Africa 24
- Broadcast area: Africa
- Headquarters: Nairobi, Kenya

Programming
- Language: French
- Picture format: 1080p HDTV (downscaled to 16:9 576i for SDTV feed)

Ownership
- Sister channels: Africa 24 Sport Africa 24 Infinity Africa 24 English

History
- Launched: 2009

Links
- Website: www.africa24tv.com

= Africa 24 =

Television news channel

Africa 24 is a 24/7 television news network devoted to news about Africa. It broadcasts in French to France, but is also available in Sub-Saharan Africa. In January 2013, Arab Satellite Communications Organization (Arabsat) announced that it would be making Africa 24 available to satellite subscribers in the Middle East and North Africa, intending to reach an audience of immigrants to the region from Sub-Saharan Africa.

==Programming==
Launched in 2009, Africa 24 is comparable with the United States-based news network CNN, Britain's BBC World News, France's France 24, the pan-European Euronews, Germany's Deutsche Welle, and Arab- and English-language news broadcaster Al Jazeera. The Africa 24 network also broadcasts some news programming on its website. Some core programming broadcast by Africa24 includes Journal Télévisé (JT), the evening summary of the day's news; Talks, a politics- and economics-oriented program that includes debates on current affairs topics; Sport, covering sports news across Africa; and Magazine, a cultural affairs program.

==Development==
Africa 24 was founded by Constant Nemale, President of the company Afrimédia SA, based in Saint-Cloud, France. Africa 24 accounts for a large part of the Holding S.A. Afrimédia International, headquartered in Luxembourg. 20% of this company is owned by the Republic of Equatorial Guinea and, as of 2012, the Republic of Cameroon. AFRIMEDIA has offered its stock to many other African states.

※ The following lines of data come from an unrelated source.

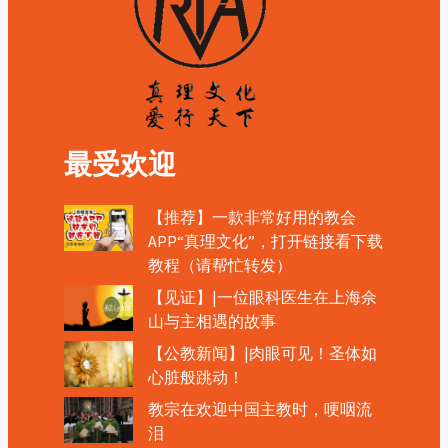
最受欢迎
【推荐】一款非常好用的教会
APP“真理文化”，打开链接看下载
教程（请帮忙转发）
【见证】|一位眼科医生在上海佘
山与主相遇的故事
【公教新闻】|肉眼可见！圣体如
心脏般跳动！
教宗在欢迎中国主教时，哽咽流
泪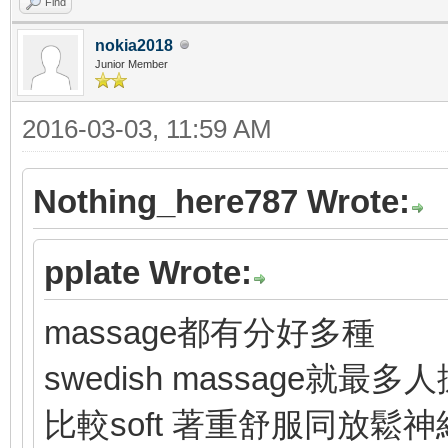
Find
nokia2018
Junior Member
2016-03-03, 11:59 AM
Nothing_here787 Wrote:
pplate Wrote:
massage都有分好多種
swedish massage就最多
比較soft 著重舒服同放鬆神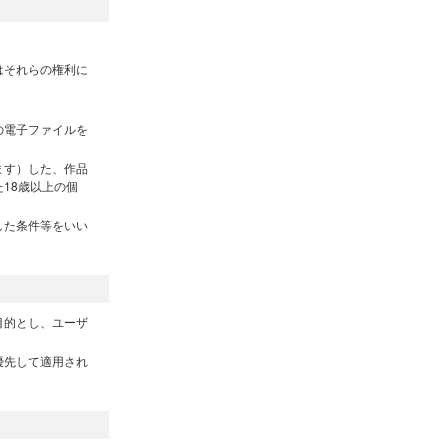
はそれらの権利に
の電子ファイルを
ます）した、作品
18歳以上の個
した条件等をいい
目的とし、ユーザ
優先して適用され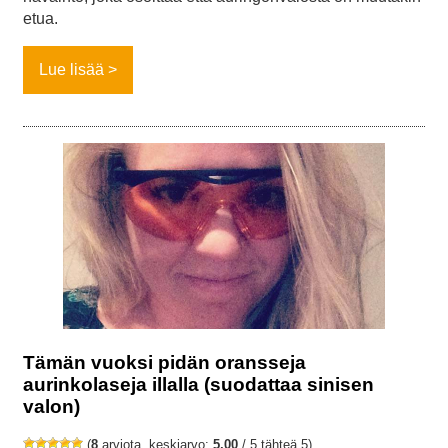
etua.
Lue lisää
Tämän vuoksi pidän oransseja
aurinkolaseja illalla (suodattaa sinisen
valon)
(
8
arviota, keskiarvo:
5,00
/ 5 tähteä 5)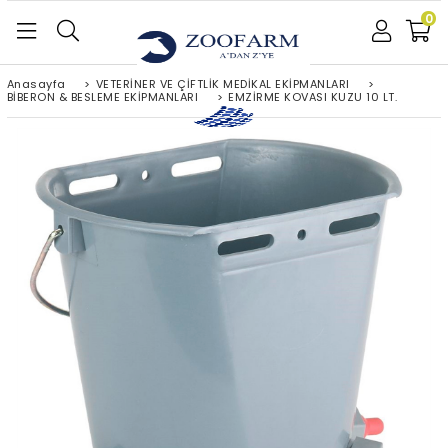
0
Anasayfa
>
VETERİNER VE ÇİFTLİK MEDİKAL EKİPMANLARI
>
BİBERON & BESLEME EKİPMANLARI
>
EMZİRME KOVASI KUZU 10 LT.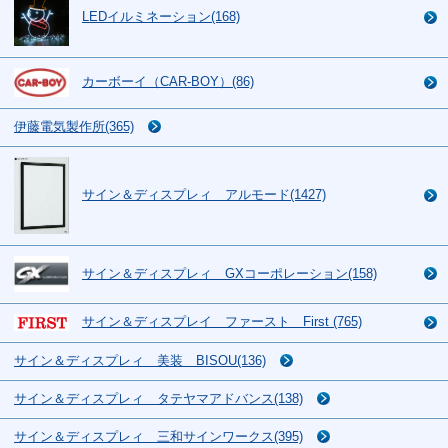
LEDイルミネーション(168)
カーボーイ（CAR-BOY）(86)
伊藤電気製作所(365)
サイン＆ディスプレィ アルモード(1427)
サイン＆ディスプレィ GXコーポレーション(158)
サイン＆ディスプレイ ファースト First (765)
サイン＆ディスプレィ 美装 BISOU(136)
サイン＆ディスプレィ タテヤマアドバンス(138)
サイン＆ディスプレィ 三和サインワークス(395)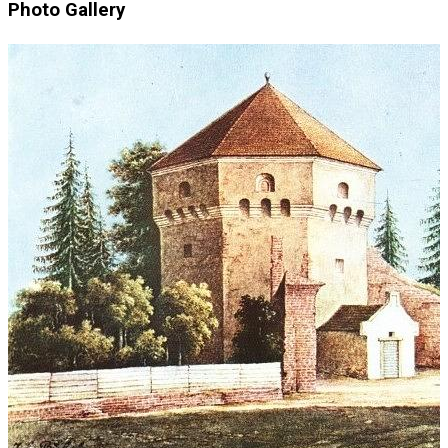
Photo Gallery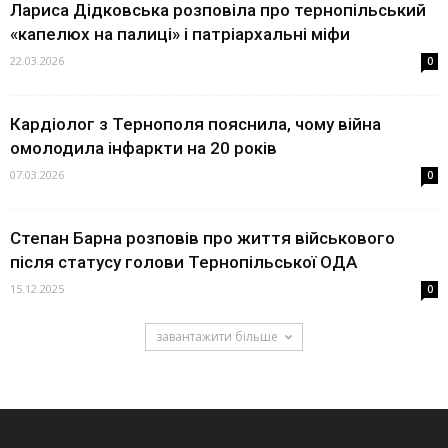
Лариса Дідковська розповіла про тернопільський
«капелюх на палиці» і патріархальні міфи
22.03.2026
0
Кардіолог з Тернополя пояснила, чому війна
омолодила інфаркти на 20 років
07.03.2026
0
Степан Барна розповів про життя військового
після статусу голови Тернопільської ОДА
15.12.2025
0
завантажити більше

Afrimedia France, editorial administrators of Africa 24, employed 94 staff in 2012. Two unions are officially present at the company.

==Believe in Africa==
In 2011, they launched the commercial label "Believe in Africa" with the support of their partners and multinational companies. The "Believe in Africa" label is aimed to support African businesses by boosting confidence in the quality of their workmanship. The label is based on the now internationally known Made in China label on the back of goods.

==The African News Room==
Every weekday evening, Africa 24 broadcasts a segment called the Africa News Room. The program starts at 17:30 GMT and ends at 18:30. The program is presented by Marie Angèle Toure and Khadija Sfar.
Africa News Room themes include economy, politics, education, health and society.

==The Talk==
The Talk is a segment of Africa 24 where the host Babylas Boton interviews African political, economic and social personalities. Ministers, writers, historians, economists and investors in Africa have appeared. One of the most famous people to appear on "The Talk" is the President of the National Assembly of Côte d'Ivoire, Mamadou Koulibaly.